The draft is very particular and specific in its direction, and means a great deal more than a mere request to pay over the specified sum of money. Mrs. Jones had no money in the hands of Terrett subject to her draft, nor did she expect to have any, except the- second payment that would *186become dtie to her under the contract. If she had drawn without a design to appropriate the particular fund, and in the hope that Terrett would accept in any event, no reference would have been made to the contract, or to any of the payments which might become due under it, because none would have been necessary. But by referring to the contract by its subject and date, and appointing the time for the payment of the money “ when the second tier of beams are on the buildings, as per contract,” and then directing the amount to be applied on the second payment, she signifies the clearest intention to make the money payable out of the second payment, whenever it became due and payable according to the terms of the contract. By his acceptance, in general terms, upon the face of the paper, -the defendant undertook to pay the money upon the happening of the event or the performance of the condition therein referred to. I attach no great force or efficacy to the words “ as per contract,” because we are to look at the relation which the drawer and acceptor maintained towards each other, the objects which they had in view, as well as the scope and tenor of the instrument, for the purpose of ascertaining their intention.

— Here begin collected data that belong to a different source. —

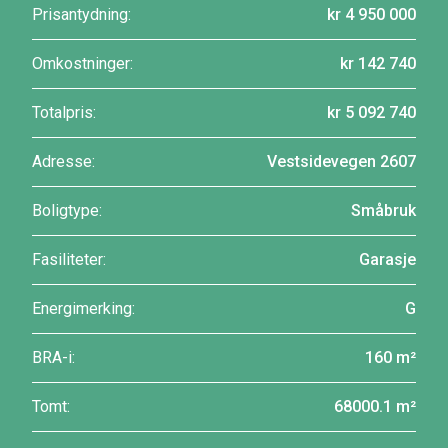
Prisantydning:
kr 4 950 000
Omkostninger:
kr 142 740
Totalpris:
kr 5 092 740
Adresse:
Vestsidevegen 2607
Boligtype:
Småbruk
Fasiliteter:
Garasje
Energimerking:
G
BRA-i:
160 m²
Tomt:
68000.1 m²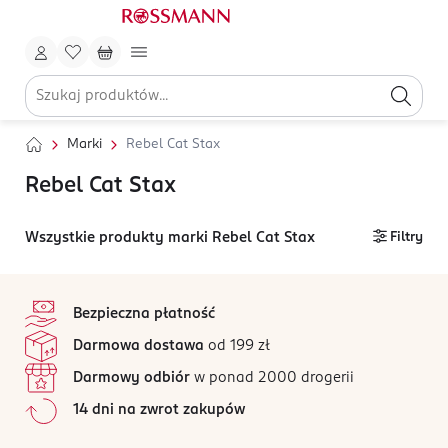
Marki
Rebel Cat Stax
Rebel Cat Stax
Wszystkie produkty marki Rebel Cat Stax
Filtry
stopka
Bezpieczna płatność
Darmowa dostawa
od 199 zł
Darmowy odbiór
w ponad 2000 drogerii
14 dni na zwrot zakupów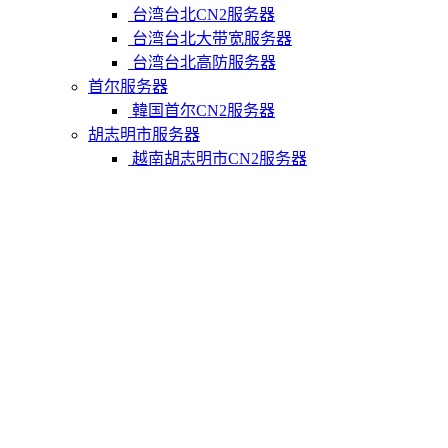
台湾台北CN2服务器
台湾台北大带宽服务器
台湾台北高防服务器
首尔服务器
韓国首尔CN2服务器
胡志明市服务器
越南胡志明市CN2服务器
柬埔寨金边服务器
柬埔寨金边CN2服务器
关于我们
联系Varidata
支付方式
Varidata博客
服务条款
知识库
FAQ
购物车
免费测试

The counsel for the plaintiff insists that the contract between Mrs. Jones and the defendant is referred to in the draft merely to designate the particular account to which the money, when paid, was to be charged. And he refers to Kelley v. The Mayor of Brooklyn, (4 Hill, 265.) There the draft was for $1500, payable absolutely, with a direction to charge to the Bedford road assessment. The court held the instrument to be an ordinary bill of exchange, and the clause “ charge to the Bedford road assessment," a mere direction as to the mode of reimbursement. In the present case the paper is not a bill of exchange, and the reference to the contract out of which the money was to proceed, and the direction making it applicable to the second payment, must be read in connection with the other parts of the instrument, to ascertain the intention of the parties. I am, accordingly, of *187opinion that the draft, by its terms, was payable out of the second payment mentioned in the contract of the 27th March, 1856, and the condition upon which the defendant’s obligation to make that payment depended, never having been performed, that the plaintiff cannot recover in this action.

[Dutchess General Term, May 11, 1858.

Brown, S. B. Strong and Emott, Justices.]

The judgment should be reversed, and a new trial at the circuit granted, with costs to abide the event.